Neither the annual holding of International Women’s Day on March 8, or the profuse existing legislation prevent gender inequality scenarios from continuing to happen. The president of the European Commission was recently ignored by the Ugandan foreign affairs minister because she is a woman. The question that arises from this scenario is what claimable obligations would the European Union have if it were a private company and Ursula von der Leyen were a female employee.

During the reception at the European Union – African Union summit held in Brussels on February 17 and 18 2022, Abubaker Jeje Odongo, the Ugandan minister for foreign affairs, did not greet the president of the European Union, Ursula von der Leyen, in the same way as he greeted the two men who were present, Charles Michel and Emmanuel Macron.

This was a case of déjà vu following the sofagate incident in April 2021 in Ankara, also involving Ursula Von der Leyen, Charles Michel, and this time, Turkish president Recep Tayyip Erdogan. Then, in the Turkish capital only two chairs had been prepared for the reception of both European leaders, so the president found herself relegated to sitting on a sofa at a considerable distance from the two men.

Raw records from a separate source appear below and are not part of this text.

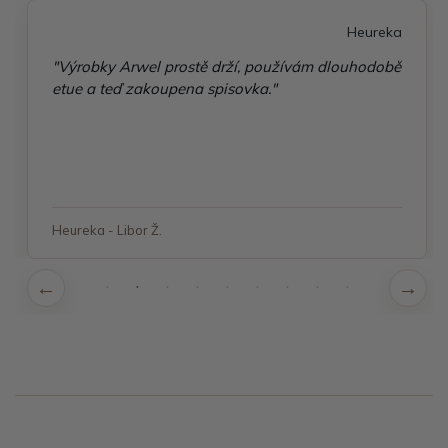
Heureka
"Příjemná komunikace, vzorné balení, rychlé
dodání a ještě "dárek" jsem velice spokojená a
připravuji si další objednávku"
Heureka - Jana P.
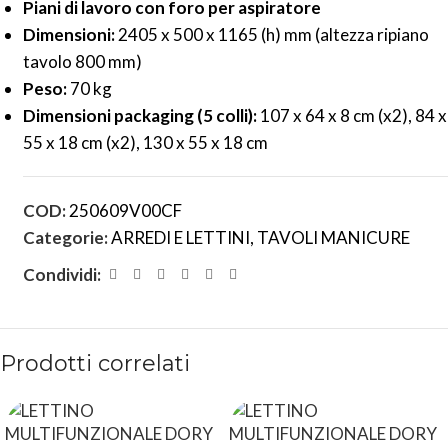
Piani di lavoro con foro per aspiratore
Dimensioni:
2405 x 500 x 1165 (h) mm (altezza ripiano
tavolo 800 mm)
Peso:
70 kg
Dimensioni packaging (5 colli):
107 x 64 x 8 cm (x2), 84 x
55 x 18 cm (x2), 130 x 55 x 18 cm
COD:
250609V00CF
Categorie:
ARREDI E LETTINI
,
TAVOLI MANICURE
Condividi:
Prodotti correlati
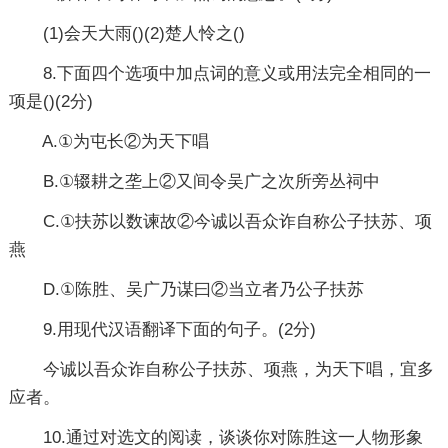
(1)会天大雨()(2)楚人怜之()
8.下面四个选项中加点词的意义或用法完全相同的一
项是()(2分)
A.①为屯长②为天下唱
B.①辍耕之垄上②又间令吴广之次所旁丛祠中
C.①扶苏以数谏故②今诚以吾众诈自称公子扶苏、项
燕
D.①陈胜、吴广乃谋曰②当立者乃公子扶苏
9.用现代汉语翻译下面的句子。(2分)
今诚以吾众诈自称公子扶苏、项燕，为天下唱，宜多
应者。
10.通过对选文的阅读，谈谈你对陈胜这一人物形象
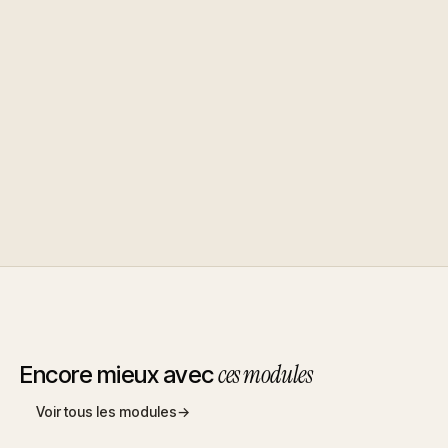
ces modules
Encore mieux avec
Voir tous les modules
→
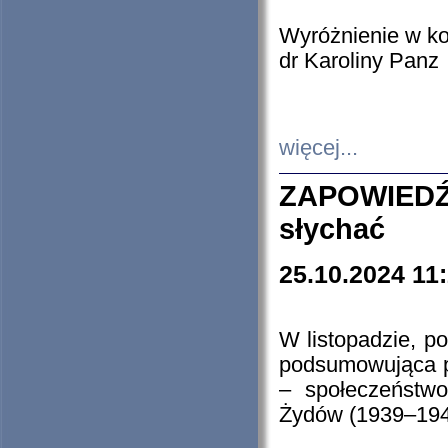
Wyróżnienie w k
dr Karoliny Panz
więcej...
ZAPOWIEDŹ
słychać
25.10.2024 11
W listopadzie, p
podsumowująca p
– społeczeństw
Żydów (1939–194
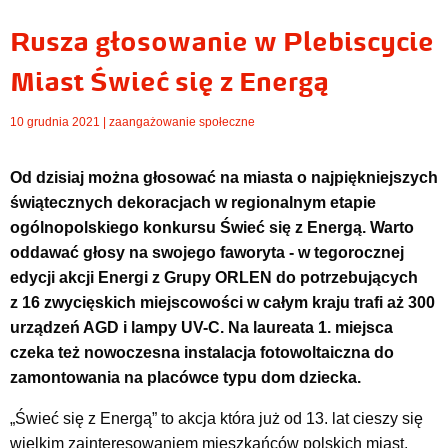
Rusza głosowanie w Plebiscycie
Miast Świeć się z Energą
10 grudnia 2021 |
zaangażowanie społeczne
Od dzisiaj można głosować na miasta o najpiękniejszych
świątecznych dekoracjach w regionalnym etapie
ogólnopolskiego konkursu Świeć się z Energą. Warto
oddawać głosy na swojego faworyta - w tegorocznej
edycji akcji Energi z Grupy ORLEN do potrzebujących
z 16 zwycięskich miejscowości w całym kraju trafi aż 300
urządzeń AGD i lampy UV-C. Na laureata 1. miejsca
czeka też nowoczesna instalacja fotowoltaiczna do
zamontowania na placówce typu dom dziecka.
„Świeć się z Energą” to akcja która już od 13. lat cieszy się
wielkim zainteresowaniem mieszkańców polskich miast,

It is unquestionable that equality between men and women is one of the fundamental values of the European Union. The following specific obligation exists: “in all its activities, the Union shall aim to eliminate inequalities, and to promote equality, between men and women”. Moreover, the Charter of Fundamental Rights of the European Union states that “Equality between women and men must be ensured in all areas, including employment, work and pay”.

There can be no doubt from the images (available on social media and in various newspapers) that the Ugandan minister ignored the president, and even after being called upon to greet her by Emmanuel Macron, he did so without offering his hand, as he had done a few moments earlier when greeting the two men.

In light of the definition provided in Directive 2006/54/EC of the European Parliament and of the Council of 5 July 2006 on the implementation of the principle of equal opportunities and equal treatment of men and women in matters of employment and occupation, this is a case of direct discrimination on grounds of sex, “where one person is treated less favourably on grounds of sex than another is, has been, or would be treated in a comparable situation”.

Leaving aside the complexities of international politics, their associated economic reasons, and how far European citizens wish to defend what they regard as the fundamental and inalienable rights of humans, this scenario serves as an example for dealing with a real issue at companies: what claimable obligations does a company have in the event of discrimination caused by third parties?

In Spain, an employer’s failure to take action, in repeated scenarios of this type which have an adverse effect, for example, on a female worker’s personal dignity or professional development, would run counter to the mandate in article 48.1 of the Equality Law which requires employers to promote working conditions that prevent sexual harassment on grounds of sex. Moreover, if international negotiations with representatives who do not share constitutional values are a frequent occurrence at a company, it needs to go as far as asking whether it is an issue that should have arisen in the status diagnosis (or its revision) when drawing up the equality plan at the company.

Similarly, if the president had been an employee, it would have to be asked whether an assessment of her status is required from the standpoint of preventing occupational risks. More exactly, whether an assessment is needed of the risks attached to the job (including psychosocial risk factors) from a gender standpoint.

Fulfillment of an employer’s protection obligation towards its workers could be regarded as insufficient if it was assessable and predictable that female workers, by reason of a number of factors (of an international and cultural kind, for example), were exposed in certain jobs to discriminatory treatment by third parties, making it necessary to take the appropriate steps to achieve equal treatment for the female worker within the company’s possibilities.

In short, even though the president’s situation did not occur within scope of a private company, it may be used as a public reference to identify potential cases of unequal treatment within the company and, if necessary, the mechanisms needing to be adopted to prevent them.